The body was dressed in state with the red and gold chasuble and the fanon of white silk and gold thread. In former times, the body was always carried to the small Chapel of the Blessed Sacrament on the right side of the basilica, midway up the great nave. He was laid in state for two days, for without embalming it was not possible to view the body any longer. At the appointed time, the body was carried in great solemnity to the High Altar for the Mass of the Dead. "Immediately after the general absolution, the body was placed in triple coffins; cypress, lead, and elm, at the side of which stand the chief priest of the Basilica and the Cardinal Camerlengo. Two veils of silk were placed over the face and hands of the pontiff. A great clanking re-echoed from chapel to chapel; it was caused by the taps of the coffin which was being sealed, and crossed with violet ribbons.
Even to this day, three coffins are used. The first, made of cypress, like
Paul VI's, is to signify that even the popes are human and are buried like
common men. The second, of lead, bears the name of the pontiff, the dates
of his pontificate, and copies of the documents of profound importance issued
under his seal. The broken seal of office is placed within the lead coffin
by the Camerlengo prior to final closure.
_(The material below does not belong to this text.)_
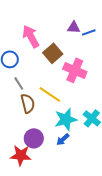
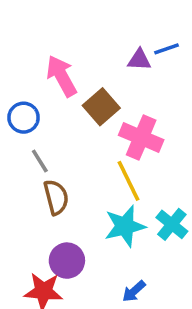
blue line: (89, 32) -> (166, 49), moved
yellow line: (50, 94) -> (128, 181), moved, turned 30
blue arrow: (63, 139) -> (134, 291), moved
Finally, the third coffin, made
of elm, the most precious of local woods available in Rome, is used to signify
the great dignity of the man being laid to his rest. Thanks to this ancient
custom, many early documents of the Church have been conserved.
Once the body is sealed within its final coffin, with only the deceased pontiff's family and immediate household present to attend him, he is lowered into the crypt below St. Peter's, through the Confession of St. Peter, where the sanpietrini place the heavy cargo on a wagon, to be wheeled to the place the pontiff chose himself for his final resting place. Soon after, a sarcophagus would be fashioned by one of the great artists of the era, marking the grave site for all time.
The pope's vicar for Vatican City, at one time also known as the papal
sacristan, has the honor of remaining behind all the others to recite
the Office of the Dead and to give one last final blessing to the deceased's
remains. At that moment, those persons holding titles or honors bestowed for
the duration of the pope's lifetime lose them, returning, at least for a time,
to their former status, hoping that the successor to the See of Peter will
rename them to their posts. Mourning also ended officially, as the Vatican
prepared for the Novendiales and the coming conclave.
[This is an extract from the book "The Church Visible: The Ceremonial Life and Protocol of the Roman Catholic Church" by James-Charles Noonan, Jr. (1996) pp.24-28.]